Tools Used: Debian (12 or newer), isc-dhcp-server. bind9, iptables/nftables, vnstat, tcpdump (log/monitoring/alerting)

Deployment: Rasberry 4 

Project Title: Raspberry Pi as Wireless Router with 4G LTE

Description:
This project involved building a lightweight, custom router using a minimal Debian installation. The system was configured with dual network interfaces to serve as a secure gateway, offering NAT, DHCP, and DNS services to connected clients. Core components included isc-dhcp-server, dnsmasq (or bind9), and iptables/nftables for routing and firewall functionality.

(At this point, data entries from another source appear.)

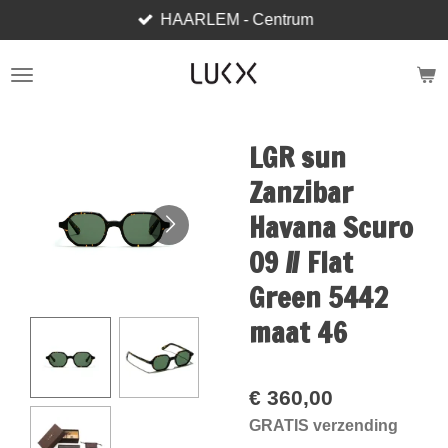
HAARLEM - Centrum
Ga
direct
naar
de
hoofdinhoud
LGR sun
Zanzibar
Havana Scuro
09 // Flat
Green 5442
maat 46
€ 360,00
GRATIS verzending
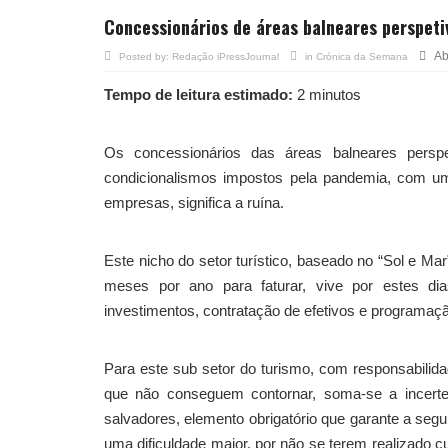
Concessionários de áreas balneares perspeti
Ab
Posted by:
Redação iPressJournal
in
Crónica da Semana
Tempo de leitura estimado:
2 minutos
Os concessionários das áreas balneares persp
condicionalismos impostos pela pandemia, com uma
empresas, significa a ruína.
Este nicho do setor turístico, baseado no “Sol e Ma
meses por ano para faturar, vive por estes d
investimentos, contratação de efetivos e programaç
Para este sub setor do turismo, com responsabilida
que não conseguem contornar, soma-se a incertez
salvadores, elemento obrigatório que garante a se
uma dificuldade maior, por não se terem realizado cu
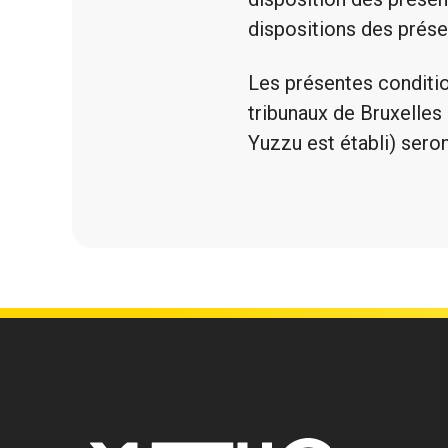
dispositions des prése
Les présentes condition
tribunaux de Bruxelles
Yuzzu est établi) ser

The result was a fully operational Debian router suitable for lab environments, small networks, or educational use.

Objectives: 

  • Configure a Raspberry Pi as a wireless router (Wi-Fi AP)

  • Use a 4G USB modem or mobile hotspot dongle for internet access

  • Provide internet access via Wi-Fi to connected devices

  • Implement NAT, DHCP, and DNS locally

  • Optional: Add firewall rules and monitoring for traffic

Tools Used: Raspberry 3.4, 4G USB dongle modem (Huawei E3372, ZTE MF79) 

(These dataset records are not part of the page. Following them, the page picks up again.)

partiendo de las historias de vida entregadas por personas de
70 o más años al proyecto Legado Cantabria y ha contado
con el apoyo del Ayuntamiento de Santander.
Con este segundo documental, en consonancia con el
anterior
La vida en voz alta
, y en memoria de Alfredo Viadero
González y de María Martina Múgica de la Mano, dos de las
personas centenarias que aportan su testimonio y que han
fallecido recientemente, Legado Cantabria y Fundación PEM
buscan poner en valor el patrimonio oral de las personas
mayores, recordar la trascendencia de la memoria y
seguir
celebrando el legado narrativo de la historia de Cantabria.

SW packages: Raspberry Pi OS, isc-dhcp-server. bind9 (or dnsmasq), iptables/nftables (firewall, NAT services), tcpdump (log/monitoring/alerting), hostapd (creates Wi-Fi hotspot), 

Project Title: Open-Source Router & Firewall with pfSense

Description:
This project involved the deployment of pfSense, an open-source firewall and router operating system based on FreeBSD. pfSense was installed on dedicated hardware (bare metal) to act as a secure, full-featured network gateway. The system delivered enterprise-grade networking services such as NAT, firewalling, DHCP, DNS, and VPN. All configuration and management tasks were performed through its user-friendly web interface.

Objectives: 

  • To implement a secure and reliable firewall/router for a local network

  • To provide NAT, DHCP, and DNS services internally

  • To configure and test OpenVPN for encrypted remote access

  • To define and apply custom firewall rules and traffic filters

  • To explore pfSense’s GUI-based administration for usability

  • To evaluate advanced features like multi-WAN and high availability (optional)

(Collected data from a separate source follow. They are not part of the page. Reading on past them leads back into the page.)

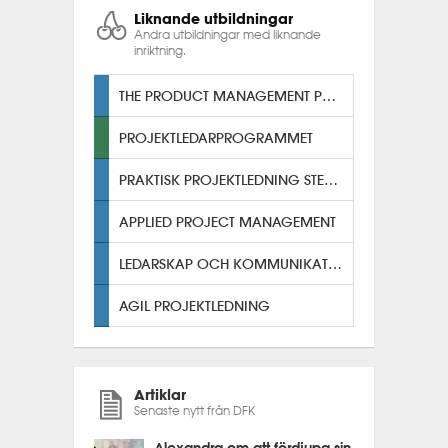
Liknande utbildningar
Andra utbildningar med liknande
inriktning.
THE PRODUCT MANAGEMENT PROGRAM
PROJEKTLEDARPROGRAMMET
PRAKTISK PROJEKTLEDNING STEG TVÅ
APPLIED PROJECT MANAGEMENT
LEDARSKAP OCH KOMMUNIKATION
AGIL PROJEKTLEDNING
Artiklar
Senaste nytt från DFK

As part of the pfSense router and firewall project, several built-in and optional packages were utilized to enhance network security, monitor threats, and harden the system against attacks as for example:

pf (Packet Filter) Core firewall engine used to enforce stateful inspection and block unauthorized traffic.
Snort / Suricata Intrusion Detection and Prevention Systems (IDPS) used to monitor network traffic and block malicious activity.
pfBlockerNG Used to block IPs and DNS domains from known malicious sources (GeoIP and DNSBL).
OpenVPN Provided encrypted tunnels for secure remote access to the internal network.
IPsec Enabled secure site-to-site communication between different network segments.

DNS Resolver

 Configured to prevent DNS leaks and support DNS over TLS for privacy.
Firewall Rules Granular access control policies were implemented to restrict services per network zone (e.g., LAN, DMZ, WAN).
2FA (Two-Factor Auth) Enabled on the web interface and VPN access for administrator logins.
HTTPS  GUI Access WebConfigurator access was restricted to specific IPs and encrypted using TLS certificates.
Syslog Exporting Logs were forwarded to a remote syslog server for off-device analysis and incident response.

 

Tools Used: pfSense (FreeBSD-based) , WebConfigurator, pf (Packet Filter), Built-in service DHCP, Snort / Suricata (ID/IDPS), unbound DNS Resolver (Internal DNS resolution and caching), ALTQ (Bandwidth management/Traffic Shaping), ntopng (Monitoring/Real-time traffic and usage stats).